HW 4: BSTA 511-611 F23

Author

Your name here - update this!!!!

Published

October 28, 2023

Due 10/28/23

Download the .qmd file for this assignment from https://github.com/niederhausen/BSTA_511_F23/blob/main/homework/HW_4_F23_bsta511.qmd

Directions

Important
  • The non-R exercises (see sections Book exercises and Non-book exercise) may be completed not using Quarto. I especially recommend writing out by hand the chapter 3 probability questions, whether on paper or a tablet.
    • Some problems involve R code to calculate a probability, but the code is brief and you can write out the code and the answer by hand.
  • The R exercises are to be completed using Quarto.
  • If you complete part of the assignment not using Quarto, you will be uploading 3 files on Sakai for HW 4: qmd & html files for your R work, and a pdf with your written work.
  • If you are completing the homework on paper, you can use a scanning app, such as Adobe Scan, to create a pdf of your assignment.
  • Please upload your homework to Sakai.
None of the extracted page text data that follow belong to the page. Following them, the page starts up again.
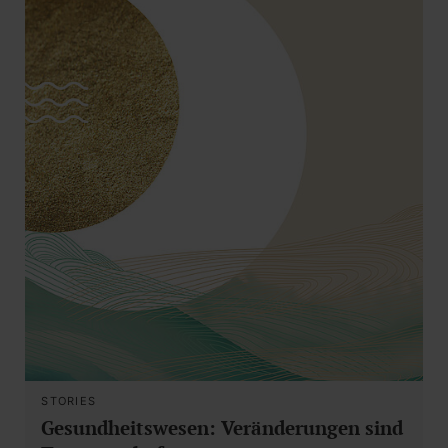
STORIES
Gesundheitswesen: Veränderungen sind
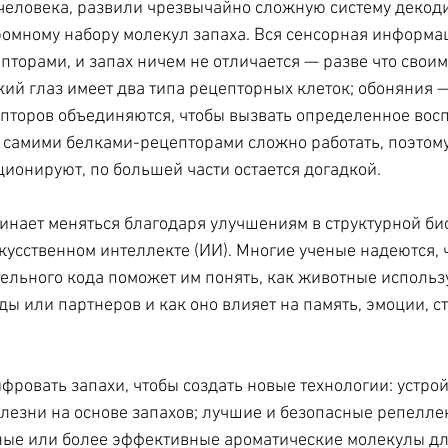
человека, развили чрезвычайно сложную систему декоди
омному набору молекул запаха. Вся сенсорная информа
пторами, и запах ничем не отличается — разве что своим
кий глаз имеет два типа рецепторных клеток; обоняния —
епторов объединяются, чтобы вызвать определенное восп
с самими белками-рецепторами сложно работать, поэтому 
ционируют, по большей части остается догадкой.
инает меняться благодаря улучшениям в структурной био
кусственном интеллекте (ИИ). Многие ученые надеются, ч
льного кода поможет им понять, как животные использу
ды или партнеров и как оно влияет на память, эмоции, ст
фровать запахи, чтобы создать новые технологии: устрой
езни на основе запахов; лучшие и безопасные репеллен
пные или более эффективные ароматические молекулы дл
Upload both your .qmd code file and the rendered .html file.
  • For each question, make sure to include all code and resulting output in the html file to support your answers.
Tip

It is a good idea to try rendering your document from time to time as you go along! Note that rendering automatically saves your Qmd file and rendering frequently helps you catch your errors more quickly.

Book exercises

!!! Instructions for Normal probability exercises !!!

Important

Additional Instructions - IMPORTANT!!!

  • For ALL normal distribution exercises:
    • make a sketch of the normal distribution curve with the mean and 1 sd away from the mean clearly labeled, and the area representing probability of interest shaded in.
    • calculate probabilities using both
      • z-table
      • R

3.20 Area under the curve, Part II

3.22 Triathlon times

3.28 Arsenic poisoning

3.30 Find the SD

3.32 Chickenpox, Part III

3.38 Stenographer’s typos

3.40 Osteosarcoma in NYC

4.2 Heights of adults

1 Non-book exercise

1.1 The Ethan Allen

On October 5, 2005, a tour boat named the Ethan Allen capsized on Lake George in New York with 47 passengers aboard. In the inquiries that followed, it was suggested that the tour operators should have realized that the combined weight of so many passengers was likely to exceed the weight capacity of the boat. Could they have predicted this?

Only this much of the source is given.